これらのキーワードを見つけたら,その式はすべて\(~x~\)についての恒等式です。

数字や式には目が行きますが,問題文に注意を払わない人は多いです。問題文にはヒントとなるたくさんのキーワードがあります。見落とさないようにしましょう。

この数値代入法について,次のような質問を受けることがあります。

 

「\(a,~b,~c\)を求めたあと,最後に逆を確認しなくてもいいんですか?学校の先生に必ず確認するように指導されたんですけど・・・」

 

おそらくその先生は,「\(a,~b,~c\)を求めたところではまだ必要条件でしかない,だから十分条件であることを確認しなさい」と指導されているのだと思います。

 

私はその先生とは違い、必要十分条件なので逆を確認する必要はない、と考えています。

 

例えば先ほどの問題は,整理した式が2次式になります。なので\(~x=1,~2,~3~\)の3個の値で成り立つ式である以上、方程式ではあり得ず、恒等式になることは自明です。

 

長宮慶次
長宮慶次

\(n~\)次方程式は\(~n~\)個の解をもちます。

ただ、高校の先生の中には「高校数学の範囲では自明ではない」と考える先生がいるかもしれません。そして数学的には必要十分条件であることを承知の上で、教育上「ちゃんと逆を調べなさい」と指導している可能性はあると思います。

 

それは1つの意見でしょうから,私は否定するつもりもありません。

 

どうしても気になるなら,逆を確認してもいいと思います。それで減点する大学は無いと思います。

 

この記事のまとめ

いかがでしたか?

恒等式と方程式は明確に違うものであり、恒等式には二つの特徴があることがわかりましたね。

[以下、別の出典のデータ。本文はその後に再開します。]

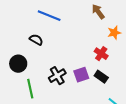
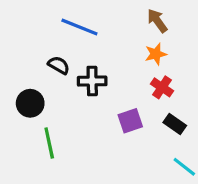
orange star: (114, 33) -> (156, 54), moved
black cross: (57, 76) -> (92, 81), moved, turned 30
black rectangle: (101, 77) -> (175, 124), moved

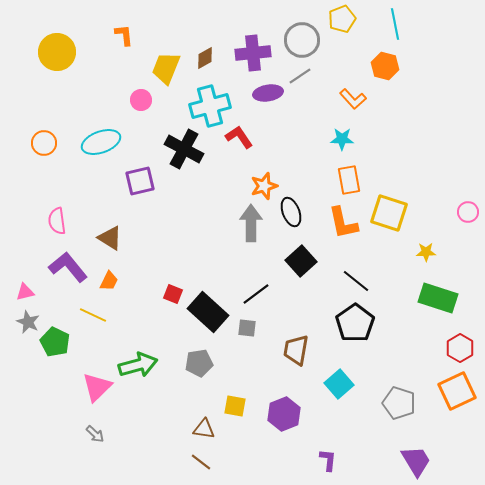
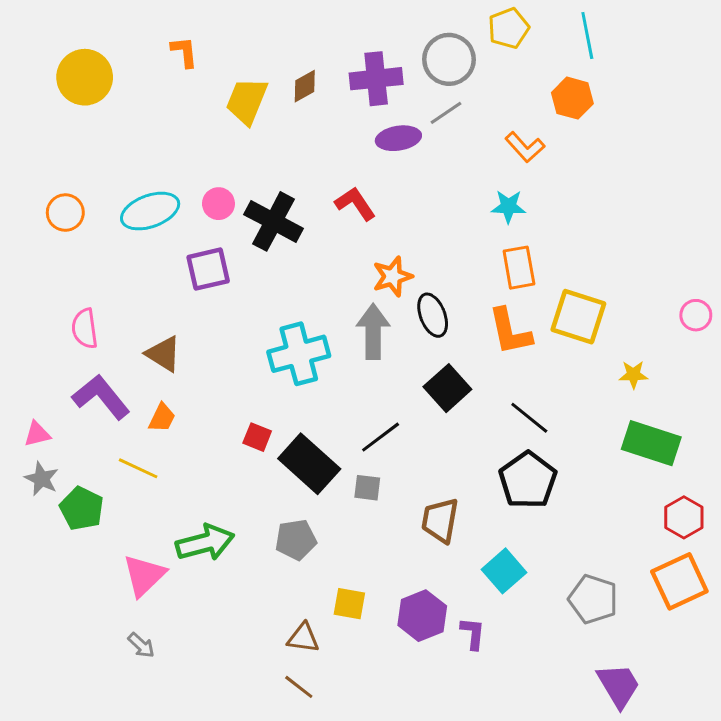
pink circle: (141, 100) -> (218, 204), moved
cyan cross: (210, 106) -> (299, 354), moved
purple L-shape: (328, 460) -> (473, 633), moved

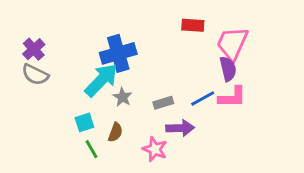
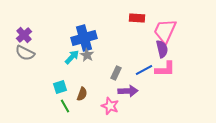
cyan arrow: (101, 80) -> (72, 57), size x0.6
gray star: (122, 97) -> (87, 55), moved
gray rectangle: (163, 103) -> (116, 73), turned -48

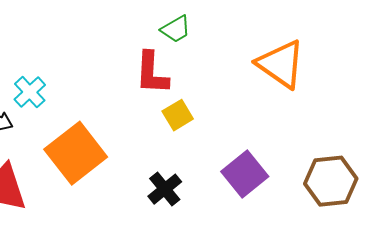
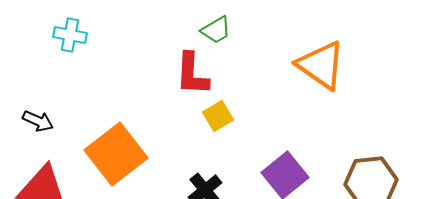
cyan cross: (30, 92) -> (70, 35), moved, turned -36

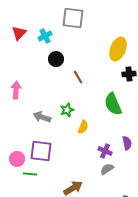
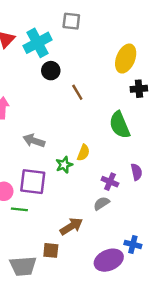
gray square: (73, 18) -> (71, 21), size x0.7
cyan cross: (45, 36) -> (38, 43), size x1.6
green star: (67, 110) -> (64, 165), moved
gray semicircle: (107, 169) -> (101, 203), moved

そこから、恒等式には二つの解法があることがわかり、問題によって適切に使い分けてほしいと思います。

この記事のポイント
  • 恒等式の右辺と左辺は同じ式である
  • 方程式が有限個の値で成り立つのに対し、恒等式は任意の値で成り立つ
  • 恒等式の解法は、係数比較法と数値代入法があり、問題によって使い分けよう
  • どのような値であっても、任意の値について成り立つ、などのキーワードがあれば,恒等式の問題である。

 

この記事が、高校数学を学んでいるあなたのためになれば嬉しいです。